‘We’re just ahead of the game:’ Dillon businesses react to plastic bag ban
Dillon’s new ban on disposable plastic bags and foam containers went into effect on Aug. 1 as part of the town’s efforts to keep the products out of the local landfill and live up to its goal of creating a more sustainable community.
As residents and visitors make their way into shops and restaurants throughout town and leave for the first time without a plastic bag or foam container full of leftovers in tow, businesses say community members have adjusted quickly to the change, in large part because restrictions on disposable containers are no longer a novel concept.
“They don’t blink an eye at it at all,” Sun & Ski Sports Manager Lauren McMillin said. “… A lot of people we see are coming from places where they already have plastic bans. So they say, ‘Oh great, you guys are on board, too.’ So it’s been pretty seamless.”
The idea of banning plastic bags and other disposable products in Dillon first cropped up in May 2019, when a group of Dillon Valley Elementary School students approached the Dillon Town Council with a petition calling for a fee on plastic bags. The conversation continued at the town internally until council signed off on an ordinance late last year that largely banned single-use plastic bags and other disposable products from the town.
“The Dillon council has been talking about this for several years now,” Marketing and Communications Director Kerstin Anderson said. “A group of Dillon Valley Elementary students came in and lobbied council to eliminate bags in the community, and it also aligns with our 2020 environmental plan and waste reduction efforts.”
According to the ordinance, no market is allowed to provide disposable plastic bags to customers at the point of sale. In this case, disposable plastic bags are defined as any that are less than 2.25 mil thick and made predominantly of plastic derived from petroleum or bio-based sources. Bags used inside stores like produce or pharmacy bags aren’t prohibited. In general, the ordinance defines a market as a retail establishment in town operating year-round.
The ordinance also prohibits restaurants from providing expanded polystyrene foam containers, like Styrofoam products, to customers.
For some, the transition has been easy. Several Dillon businesses, such as REI and Wilderness Sports, said they moved away from single-use plastic bags some time ago. Others, like Sun & Ski, have already had experience with these sorts of restrictions at other locations.
“We’ve had a bag ban down at (our Avon store) for about a year and a half now, going on two years,” McMillin said. “So it was a super easy transition for us. We’ve got paper bags that we use in multiple different sizes. It was as easy as grabbing a box from our warehouse in Avon.”

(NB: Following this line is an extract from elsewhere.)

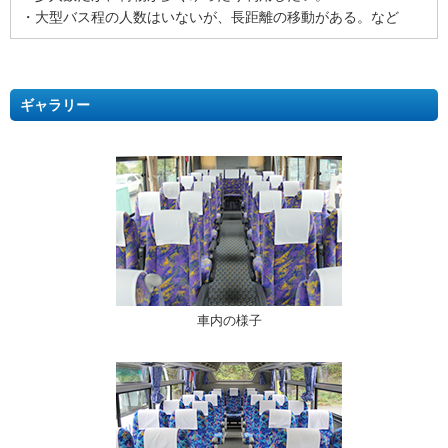
・大型バス程の人数はいないが、長距離の移動がある。など
ギャラリー
車内の様子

Dillon’s biggest retailer, City Market, has also handled the change without any major headaches. Store Manager Marc Ofsowitz said the only issue worth noting in the transition is that bagging at checkout takes slightly longer with paper bags as opposed to plastic. The store has also stopped selling polystyrene foam coolers, but it didn’t use any of those products for to-go food offerings.
“We’ve handled it fine,” Ofsowitz said. “We just switched to our recycled paper bags, and we’ve been using those all along anyway. So it’s just a matter of making the customer informed of it, and that’s gone smoothly. … It’s not like this is our first rodeo; we’ve done it in other stores.”
Ofsowitz continued to say that City Market customers have taken the ban in stride.
“I don’t think I’ve had one complaint,” he said. “I haven’t been called to the front for that at all.”
City Market returned all of its plastic bags to be used at other locations where they’re allowed, Ofsowitz said.
But not every shop in town is thrilled with the change. Gary Koenig, owner of Affordable Music, said he relied on handing out plastic bags to help customers protect their vinyl records as they left the store, particularly in the rain and snow. Koenig voiced that he was disappointed the town decided to create policy around the use of plastic bags — saying he doesn’t believe there is such a thing as single-use bags — instead of people taking personal responsibility to keep the community clean.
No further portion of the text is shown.